Periodic Reporting for period 4 - GCB-PRID (Post-transcriptional Regulation of Germinal Center B Cell Responses in Immunity and Disease)
Période du rapport: 2021-03-01 au 2023-02-28
Cellular fates and responses are largely controlled by transcription factors, which control the production of mRNAs that encode specific proteins. Major transcription factor networks regulating protective germinal center B cell responses were identified and characterized in the past. However, growing evidence suggests that global protein abundance is determined to a great degree at the translational level, emphasizing the importance of post-transcriptional gene regulation. There are over 1500 human RNA-binding proteins, with 690 of them binding mRNA through various RNA recognition motifs. Little is known about the role of post-transcriptional regulation by these proteins in terminal (protective or autoimmune) B cell differentiation. We hypothesized that RNA-binding proteins play critical roles in germinal center B cell and plasmacytic cell physiology. To identify and characterize these regulatory mechanisms, we combined the analysis of sophisticated genetic mouse models with experiments using novel cell culture systems, as well as genetic, molecular biological, and biochemical approaches. A better understanding of the roles of RNA-binding proteins in both protective and autoimmune B cell responses could open up novel possibilities for therapeutic targets.
We described in detail how B cell-specific expression changes of TNFAIP3/A20 and c-Rel, whose proteins levels are regulated by post-transcriptional gene regulation, impact terminal B cell differentiation and autoimmunity. We employed interaction proteomics to identify novel proteins binding to the untranslated regions of mRNAs encoding for critical mediators of germinal center B cell and plasmacytic cell fates, including Bcl6 and c-Rel. The regulatory functions of these RNA-binding proteins were validated by CRISPR-mediated knockout in germinal center B cell-like cell lines.
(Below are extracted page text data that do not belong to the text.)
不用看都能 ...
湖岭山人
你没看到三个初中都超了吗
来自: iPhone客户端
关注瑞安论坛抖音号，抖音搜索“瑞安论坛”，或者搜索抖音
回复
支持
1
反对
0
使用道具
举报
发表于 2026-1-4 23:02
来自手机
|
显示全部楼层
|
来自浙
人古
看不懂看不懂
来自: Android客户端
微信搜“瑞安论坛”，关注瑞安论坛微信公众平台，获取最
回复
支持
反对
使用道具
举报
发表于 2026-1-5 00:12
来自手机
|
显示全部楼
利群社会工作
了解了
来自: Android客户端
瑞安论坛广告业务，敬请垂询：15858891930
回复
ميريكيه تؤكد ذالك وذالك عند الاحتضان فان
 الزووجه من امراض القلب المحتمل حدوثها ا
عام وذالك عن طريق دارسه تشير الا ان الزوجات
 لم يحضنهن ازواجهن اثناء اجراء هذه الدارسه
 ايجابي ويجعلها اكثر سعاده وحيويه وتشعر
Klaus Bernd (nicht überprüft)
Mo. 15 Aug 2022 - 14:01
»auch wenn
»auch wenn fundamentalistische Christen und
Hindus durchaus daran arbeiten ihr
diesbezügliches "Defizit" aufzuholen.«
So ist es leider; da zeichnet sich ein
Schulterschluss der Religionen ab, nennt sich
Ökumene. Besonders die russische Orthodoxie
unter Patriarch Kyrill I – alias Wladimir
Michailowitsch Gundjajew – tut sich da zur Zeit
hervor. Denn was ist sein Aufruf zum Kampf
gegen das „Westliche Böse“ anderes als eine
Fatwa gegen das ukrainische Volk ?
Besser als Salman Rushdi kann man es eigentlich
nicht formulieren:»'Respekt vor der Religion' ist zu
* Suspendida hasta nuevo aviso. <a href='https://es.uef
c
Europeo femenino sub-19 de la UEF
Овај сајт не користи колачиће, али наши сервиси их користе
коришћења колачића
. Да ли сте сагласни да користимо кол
In addition, we conducted genetic screens to uncover RNA-binding proteins whose loss enhanced or decreased germinal center B cell generation in vivo. We then used cellular immunology and RNA biochemistry techniques to elucidate how individual RNA-binding proteins or protein families exert their post-transcriptional control. Through the integrated power of our multi-disciplinary approach ,we thus pinpointed functions of key RNA-binding proteins regulating the biology of germinal center B cell and plasmacytic cells. Through GCB-PRID we thus uncovered new insights into post-transcriptional regulation of adaptive immunity.
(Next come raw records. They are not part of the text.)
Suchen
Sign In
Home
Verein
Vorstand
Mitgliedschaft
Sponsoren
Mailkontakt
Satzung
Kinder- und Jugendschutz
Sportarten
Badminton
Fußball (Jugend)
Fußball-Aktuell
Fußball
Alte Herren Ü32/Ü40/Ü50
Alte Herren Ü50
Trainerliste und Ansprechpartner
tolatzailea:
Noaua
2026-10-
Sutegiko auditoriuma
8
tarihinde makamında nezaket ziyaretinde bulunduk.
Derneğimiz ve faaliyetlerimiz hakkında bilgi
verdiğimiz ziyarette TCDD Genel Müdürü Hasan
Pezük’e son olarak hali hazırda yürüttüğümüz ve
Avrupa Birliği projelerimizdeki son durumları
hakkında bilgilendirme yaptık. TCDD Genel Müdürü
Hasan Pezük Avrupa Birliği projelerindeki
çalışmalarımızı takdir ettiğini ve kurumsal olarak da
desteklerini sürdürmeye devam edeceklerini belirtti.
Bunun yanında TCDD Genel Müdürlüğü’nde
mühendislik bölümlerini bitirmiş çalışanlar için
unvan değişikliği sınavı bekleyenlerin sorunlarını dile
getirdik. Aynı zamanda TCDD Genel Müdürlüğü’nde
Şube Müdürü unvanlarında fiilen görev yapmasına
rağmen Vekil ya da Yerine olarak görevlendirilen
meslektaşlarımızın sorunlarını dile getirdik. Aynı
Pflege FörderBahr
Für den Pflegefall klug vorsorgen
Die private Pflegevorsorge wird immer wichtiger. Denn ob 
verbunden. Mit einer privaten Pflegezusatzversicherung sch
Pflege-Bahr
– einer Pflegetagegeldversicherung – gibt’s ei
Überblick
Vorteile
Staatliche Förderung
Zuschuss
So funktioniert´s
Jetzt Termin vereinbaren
We extended and optimized plasmablast generation as well as genetic manipulation systems in the mouse induced germinal center B cell (iGB) culture system, which recapitulates key aspects of plasma cell differentiation in the mouse in vitro. Furthermore, we adopted a novel approach of culturing and manipulating tonsillar human germinal center B cells. For in vivo studies of terminal B cell differentiation, we built a large repertoire of hematopoietic progenitor cell pools (Hoxb8FL) of different genotypes (different Cre lines, conditional Cas9 expression) and established various gene editing as well as overexpression protocols in these cells. The potential for B cell differentiation of these cells pools was evaluated by adoptive transfer into recipient mice. These efforts produced a novel method to genetically interrogate terminal B cell differentiation in vivo in small to intermediate throughput, including genetic screens.
We established and optimized mass spectrometry-based interaction proteomics using mRNA representing UTR fragments. These efforts were paralleled by global identification of all polyA-containing mRNA-binding proteins (RBPome) in cell lines resembling germinal center B cells and plasma cells. We identified candidate RBPs validated to bind to the untranslated regions of Bcl6 and c-Rel and regulate their expression and are exploring their functions.
Finally, we identified critical functions of the Roquin1/2 and Staufen1/2 RNA-binding protein families in germinal center B cells and humoral immune responses.